When commodity prices dive, Russia may well grow desperate.
Prime Minister Vladimir Putin, the country's uncrowned czar, has linked his legitimacy to the economy's performance by offering the Russian people a grand bargain: submit to his increasingly autocratic rule and the state will compensate with economic goodies like higher incomes and hefty social-welfare spending. Now that the economy is faltering, Putin is under intensifying pressure from a discontented public to restore Russian democracy, potentially destabilizing Russian politics. He has already faced protests in Moscow against his rule amid the economic downturn. There's also a risk that leaders in Moscow will resort to nationalistic appeals to distract the public from problems at home, escalating tension with Russia's neighbors, the rest of Europe and the U.S. _Time
Russia's ongoing demographic collapse, and the threat of losing much of Eastern Siberia to Chinese influence, is not helping the mood in Moscow. But without the clout that comes from high energy prices, Russia becomes an angry dancing toy bear with nuclear weapons.
Venezuela, Iran, the Arab states of MENA, Mexico, and many countries in tribal Africa and Asia, are also pathologically dependent on high commodity prices, due to internal corruption having squeezed natural markets to death. How will their people deal with the many difficulties and hardships they will face when their governments cannot feed, clothe, house, or water them?
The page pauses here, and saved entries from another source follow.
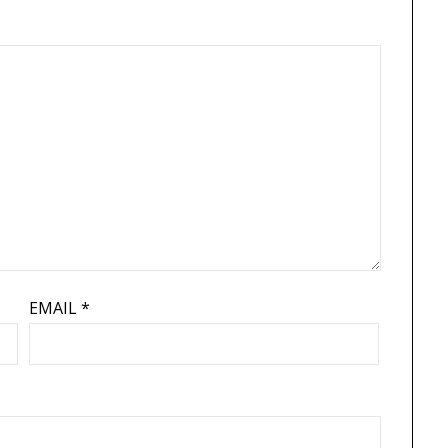
EMAIL
*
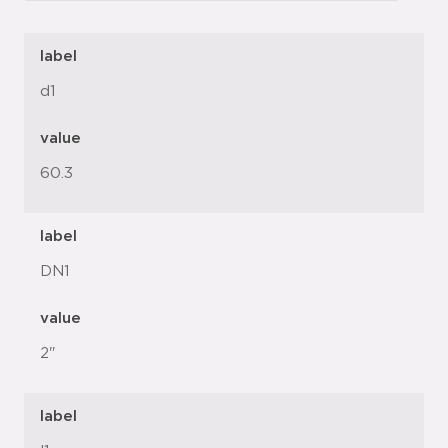
label
d1
value
60.3
label
DN1
value
2"
label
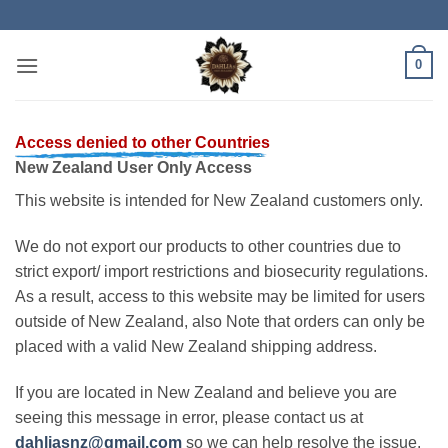
Skip
to
content
0
Access denied to other Countries
New Zealand User Only Access
This website is intended for New Zealand customers only.
We do not export our products to other countries due to
strict export/ import restrictions and biosecurity regulations.
As a result, access to this website may be limited for users
outside of New Zealand, also Note that orders can only be
placed with a valid New Zealand shipping address.
If you are located in New Zealand and believe you are
seeing this message in error, please contact us at
dahliasnz@gmail.com
so we can help resolve the issue.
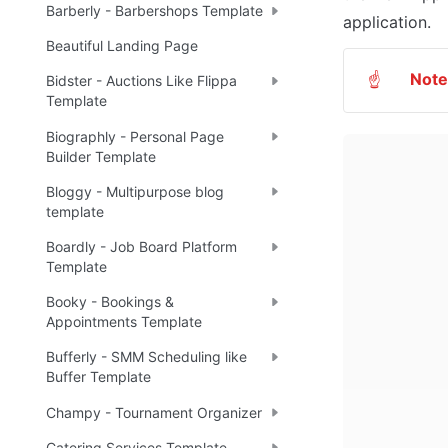
Barberly - Barbershops Template
application. 
Beautiful Landing Page
Note
☝
Bidster - Auctions Like Flippa
Template
Biographly - Personal Page
Builder Template
Bloggy - Multipurpose blog
template
Boardly - Job Board Platform
Template
Booky - Bookings &
Appointments Template
Bufferly - SMM Scheduling like
Buffer Template
Champy - Tournament Organizer
Catering Services Template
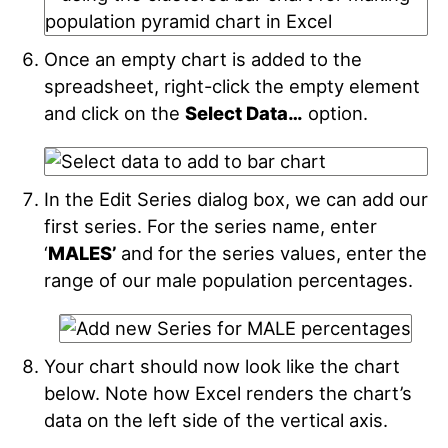
Once an empty chart is added to the
spreadsheet, right-click the empty element
and click on the
Select Data…
option.
In the Edit Series dialog box, we can add our
first series. For the series name, enter
‘
MALES’
and for the series values, enter the
range of our male population percentages.
Your chart should now look like the chart
below. Note how Excel renders the chart’s
data on the left side of the vertical axis.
Even the US is vulnerable to a fall in commodities prices. The US is the world's third largest oil producer. The recent boom in US shale oil & gas production is one of the few bright lights in an otherwise dim Obama economy. And although the jobs, housing, manufacturing, and other sectors in the US economy continue to sag, Obama has not had enough time to entirely destroy the US private sector.
Few readers of this blog understand the precarious state of China's economic house of cards. That is because almost all of the economic information coming out of China is closely controlled, and coated with a shiny facade. But it is time for readers to begin asking themselves about the global repercussions of a more sustained commodities price slump than they have seen.